• Task prompt: Every line that holds the word "نمایه" needs to be copied from the data below.

Records excerpted from a collection
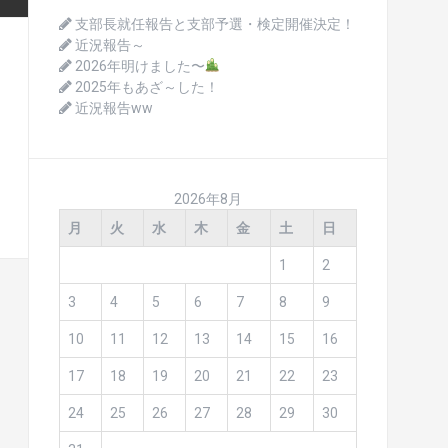
支部長就任報告と支部予選・検定開催決定！
近況報告～
2026年明けました〜
2025年もあざ～した！
近況報告ww
2026年8月
月
火
水
木
金
土
日
1
2
3
4
5
6
7
8
9
10
11
12
13
14
15
16
17
18
19
20
21
22
23
24
25
26
27
28
29
30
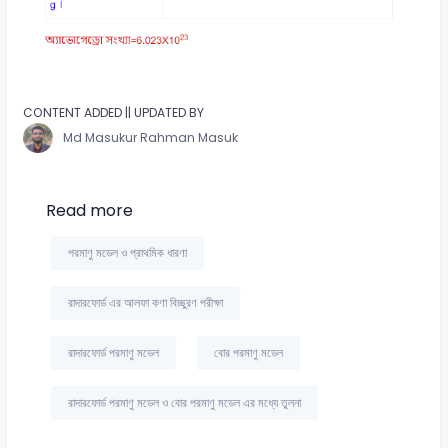
CONTENT ADDED || UPDATED BY
Md Masukur Rahman Masuk
Read more
পরমাণু মডেল ও প্রাথমিক ধারণা
রাদারফোর্ড এর আলফা কণা বিচ্ছুরণ পরীক্ষা
রাদারফোর্ড পরমাণু মডেল
বোর পরমাণু মডেল
রাদারফোর্ড পরমাণু মডেল ও বোর পরমাণু মডেল এর মধ্যে তুলনা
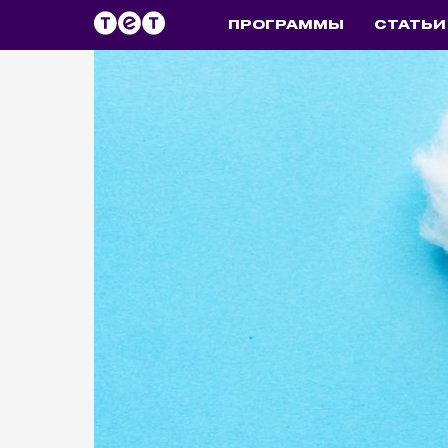
ПРОГРАММЫ
СТАТЬИ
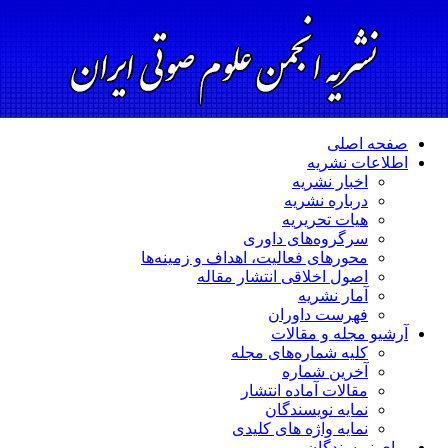
صفحه اصلی
اطلاعات نشریه
اخبار نشریه
درباره نشریه
هیات تحریریه
سرگروه‌های داوری
محورهای فعالیت، اهداف و زمینه‌ها
اصول اخلاقی انتشار مقاله
آمار نشریه
فهرست داوران
آرشیو مجله و مقالات
کلیه شماره‌های مجله
آخرین شماره
مقالات آماده انتشار
نمایه نویسندگان
نمایه واژه های کلیدی
برای نویسندگان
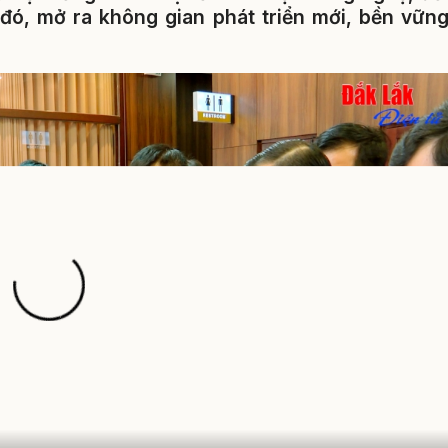
đó, mở ra không gian phát triển mới, bền vữn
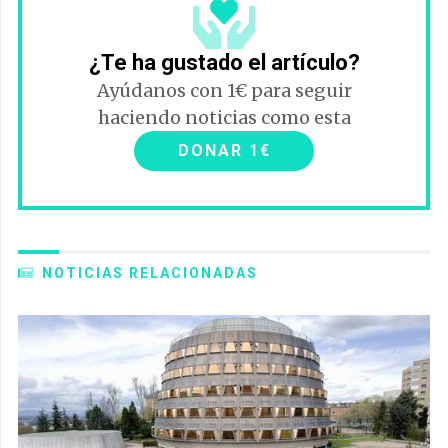
¿Te ha gustado el artículo?
Ayúdanos con 1€ para seguir
haciendo noticias como esta
DONAR 1€
NOTICIAS RELACIONADAS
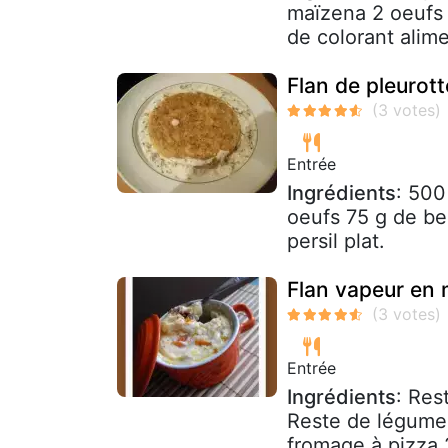
maïzena 2 oeufs 
de colorant alime
Flan de pleurott
Entrée
Ingrédients
: 500
oeufs 75 g de be
persil plat.
Flan vapeur en 
Entrée
Ingrédients
: Res
Reste de légumes
fromage à pizza 2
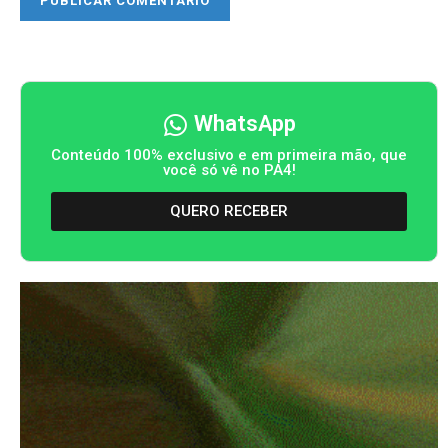
WhatsApp
Conteúdo 100% exclusivo e em primeira mão, que
você só vê no PA4!
QUERO RECEBER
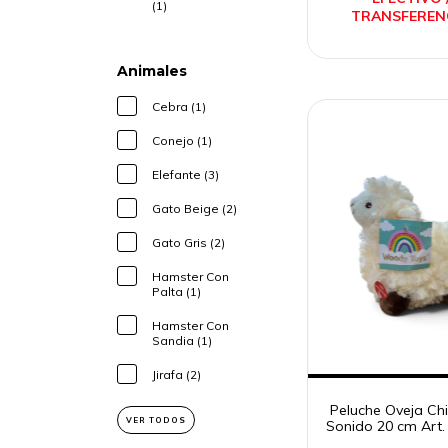
(1)
TRANSFEREN
Animales
Cebra (1)
Conejo (1)
Elefante (3)
Gato Beige (2)
Gato Gris (2)
Hamster Con
Palta (1)
Hamster Con
Sandia (1)
Jirafa (2)
Peluche Oveja Ch
VER TODOS
Sonido 20 cm Art.
7 Woody To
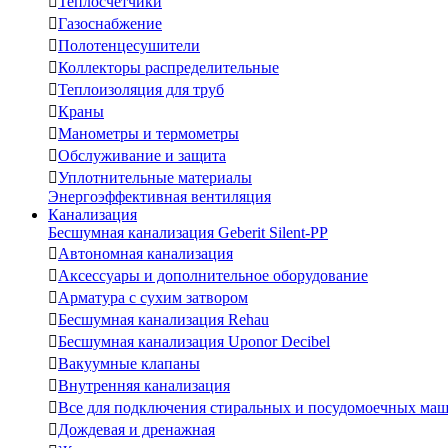

Теплосчетчики

Газоснабжение

Полотенцесушители

Коллекторы распределительные

Теплоизоляция для труб

Краны

Манометры и термометры

Обслуживание и защита

Уплотнительные материалы
Энергоэффективная вентиляция
Канализация
Бесшумная канализация Geberit Silent-PP

Автономная канализация

Аксессуары и дополнительное оборудование

Арматура с сухим затвором

Бесшумная канализация Rehau

Бесшумная канализация Uponor Decibel

Вакуумные клапаны

Внутренняя канализация

Все для подключения стиральных и посудомоечных ма

Дождевая и дренажная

• Written answer:
نمایه نویسندگان
نمایه واژه های کلیدی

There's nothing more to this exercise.